/---
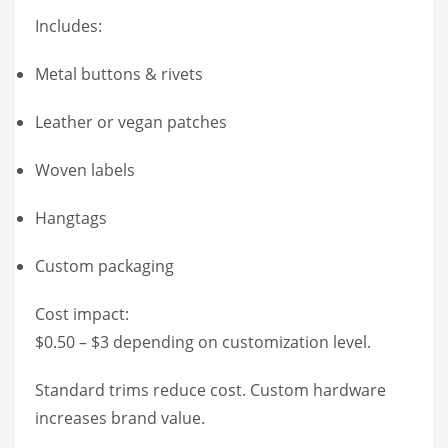
Includes:
Metal buttons & rivets
Leather or vegan patches
Woven labels
Hangtags
Custom packaging
Cost impact:
$0.50 – $3 depending on customization level.
Standard trims reduce cost. Custom hardware
increases brand value.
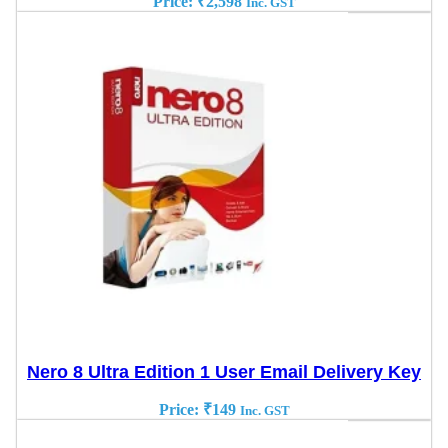
Price:
₹
2,598
Inc. GST
Nero 8 Ultra Edition 1 User Email Delivery Key
Price:
₹
149
Inc. GST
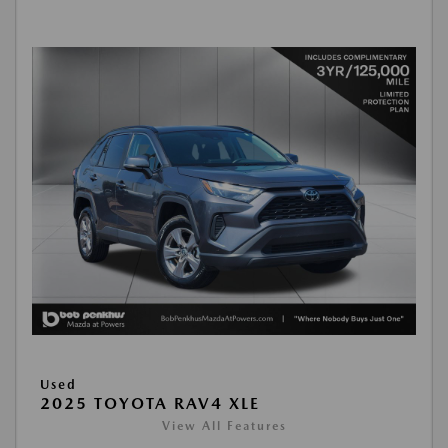
Used
2025 TOYOTA RAV4 XLE
View All Features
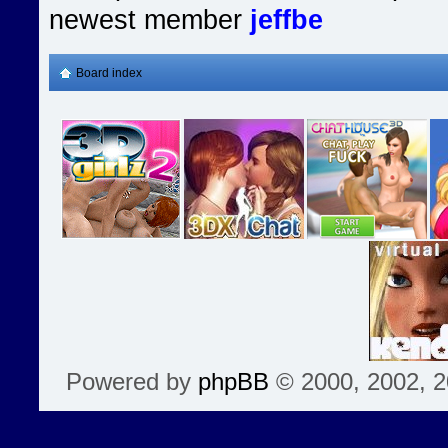
newest member
jeffbe
Board index
Powered by
phpBB
© 2000, 2002, 2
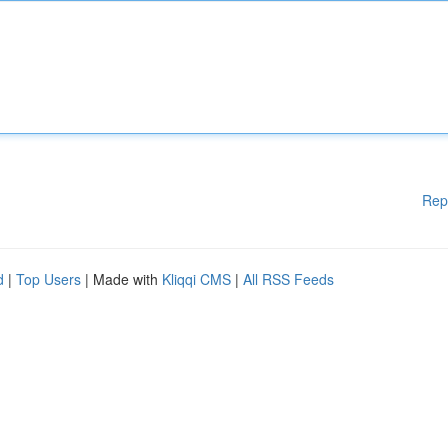
Rep
d
|
Top Users
| Made with
Kliqqi CMS
|
All RSS Feeds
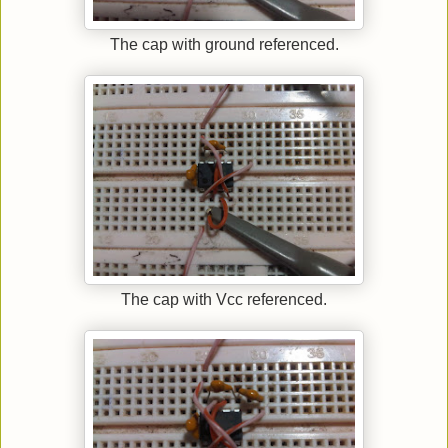
The cap with ground referenced.
The cap with Vcc referenced.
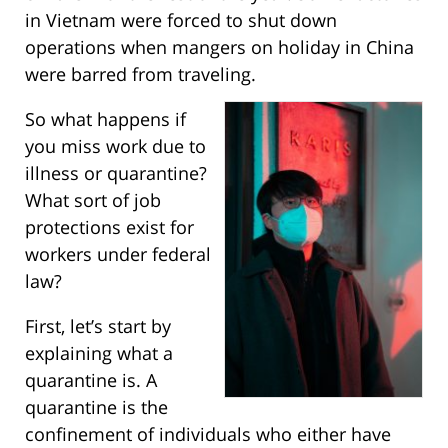
in Vietnam were forced to shut down
operations when mangers on holiday in China
were barred from traveling.
So what happens if
you miss work due to
illness or quarantine?
What sort of job
protections exist for
workers under federal
law?
First, let’s start by
explaining what a
quarantine is. A
quarantine is the
confinement of individuals who either have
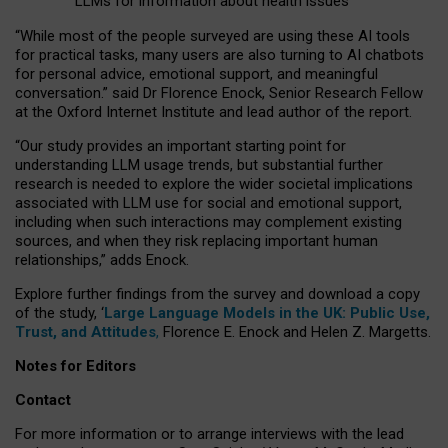
LLMs for information about health issues
“
Whil
e
most
of the
people
surveyed
are using these AI tools
for practical
tasks
,
many
users
are
also
turning to
AI
chatbots
for
personal advice, emotional support, and
meaningful
conversation.
” said Dr Florence Enock, Senior Research Fellow
at the Oxford Internet Institute and lead author of the report.
“Our study provides an important starting point for
understanding LLM usage trends, but substantial further
research is needed to explore the wider societal implications
associated with LLM use for social and emotional support,
including when such interactions may complement existing
sources, and when they risk replacing important human
relationships,” adds Enock.
Explore further findings from the survey and download a copy
of the study, ‘
Large Language Models in the UK: Public Use,
Trust, and Attitudes
,
Florence E. Enock and Helen Z. Margetts.
Notes for Editors
Contact
For more information or to arrange interviews with the lead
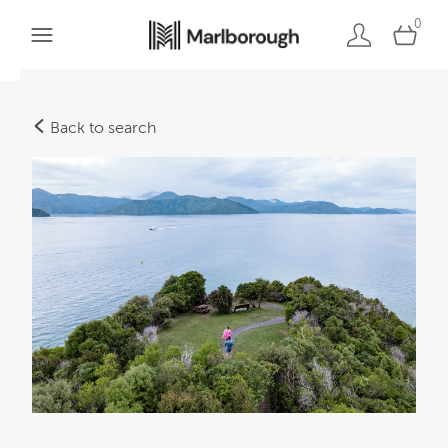
0
Back to search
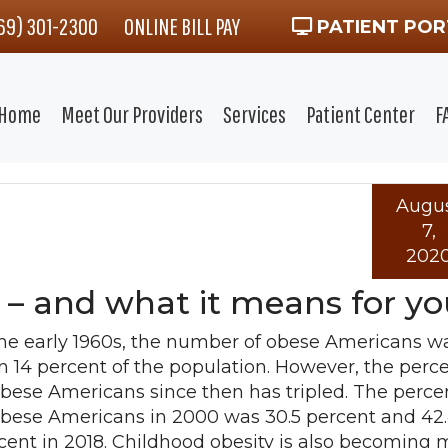
469) 301-2300
ONLINE BILL PAY
PATIENT POR
Home
Meet Our Providers
Services
Patient Center
F
Augu
7,
202
 – and what it means for yo
the early 1960s, the number of obese Americans wa
n 14 percent of the population. However, the perc
obese Americans since then has tripled. The perc
obese Americans in 2000 was 30.5 percent and 42
cent in 2018. Childhood obesity is also becoming 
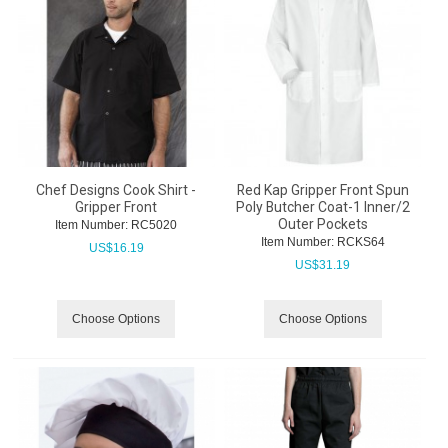
Chef Designs Cook Shirt -
Red Kap Gripper Front Spun
Gripper Front
Poly Butcher Coat-1 Inner/2
Outer Pockets
Item Number:
 RC5020
Item Number:
 RCKS64
US$
16.19
US$
31.19
Choose Options
Choose Options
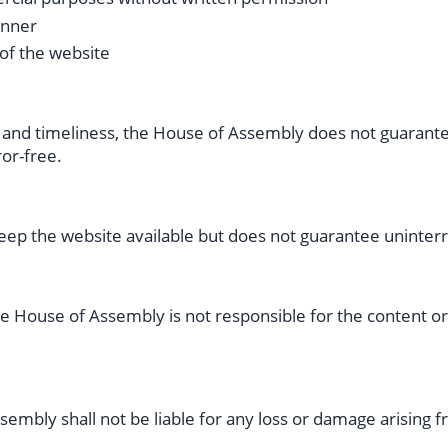
anner
 of the website
and timeliness, the House of Assembly does not guarantee
ror-free.
ep the website available but does not guarantee uninter
he House of Assembly is not responsible for the content or
sembly shall not be liable for any loss or damage arising 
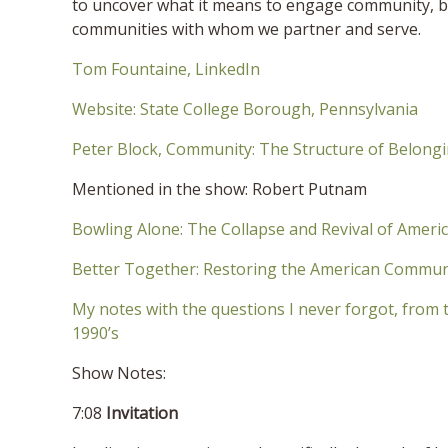
to uncover what it means to engage community, b
communities with whom we partner and serve.
Tom Fountaine, LinkedIn
Website: State College Borough, Pennsylvania
Peter Block, Community: The Structure of Belong
Mentioned in the show: Robert Putnam
Bowling Alone: The Collapse and Revival of Amer
Better Together: Restoring the American Commun
My notes with the questions I never forgot, from 
1990’s
Show Notes:
7:08
Invitation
\---
| PROBLEM DETAILS |
Drop the images, then copy the data exactly.

| REPLY |
Includes:
Metal buttons & rivets
Leather or vegan patches
Woven labels
Hangtags
Custom packaging
Cost impact:
$0.50 – $3 depending on customization level.
Standard trims reduce cost. Custom hardware
increases brand value.
Price:
₹
2,598
Inc. GST
Nero 8 Ultra Edition 1 User Email Delivery Key
Price:
₹
149
Inc. GST
Used
2025 TOYOTA RAV4 XLE
View All Features
newest member
jeffbe
Board index
Powered by
phpBB
© 2000, 2002, 2
Rep
d
|
Top Users
| Made with
Kliqqi CMS
|
All RSS Feeds
The cap with ground referenced.
The cap with Vcc referenced.
in Vietnam were forced to shut down
operations when mangers on holiday in China
were barred from traveling.
So what happens if
you miss work due to
illness or quarantine?
What sort of job
protections exist for
workers under federal
law?
First, let’s start by
explaining what a
quarantine is. A
quarantine is the
confinement of individuals who either have
LLMs for information about health issues
“
Whil
e
most
of the
people
surveyed
are using these AI tools
for practical
tasks
,
many
users
are
also
turning to
AI
chatbots
for
personal advice, emotional support, and
meaningful
conversation.
” said Dr Florence Enock, Senior Research Fellow
at the Oxford Internet Institute and lead author of the report.
“Our study provides an important starting point for
understanding LLM usage trends, but substantial further
research is needed to explore the wider societal implications
associated with LLM use for social and emotional support,
including when such interactions may complement existing
sources, and when they risk replacing important human
relationships,” adds Enock.
Explore further findings from the survey and download a copy
of the study, ‘
Large Language Models in the UK: Public Use,
Trust, and Attitudes
,
Florence E. Enock and Helen Z. Margetts.
Notes for Editors
Contact
For more information or to arrange interviews with the lead
0
Back to search
469) 301-2300
ONLINE BILL PAY
PATIENT POR
Home
Meet Our Providers
Services
Patient Center
F
Augu
7,
202
 – and what it means for yo
the early 1960s, the number of obese Americans wa
n 14 percent of the population. However, the perc
obese Americans since then has tripled. The perc
obese Americans in 2000 was 30.5 percent and 42
cent in 2018. Childhood obesity is also becoming 
Chef Designs Cook Shirt -
Red Kap Gripper Front Spun
Gripper Front
Poly Butcher Coat-1 Inner/2
Outer Pockets
Item Number:
 RC5020
Item Number:
 RCKS64
US$
16.19
US$
31.19
Choose Options
Choose Options
anner
 of the website
and timeliness, the House of Assembly does not guarantee
ror-free.
ep the website available but does not guarantee uninter
he House of Assembly is not responsible for the content or
sembly shall not be liable for any loss or damage arising 
to uncover what it means to engage community, b
communities with whom we partner and serve.
Tom Fountaine, LinkedIn
Website: State College Borough, Pennsylvania
Peter Block, Community: The Structure of Belong
Mentioned in the show: Robert Putnam
Bowling Alone: The Collapse and Revival of Amer
Better Together: Restoring the American Commun
My notes with the questions I never forgot, from 
1990’s
Show Notes:
7:08
Invitation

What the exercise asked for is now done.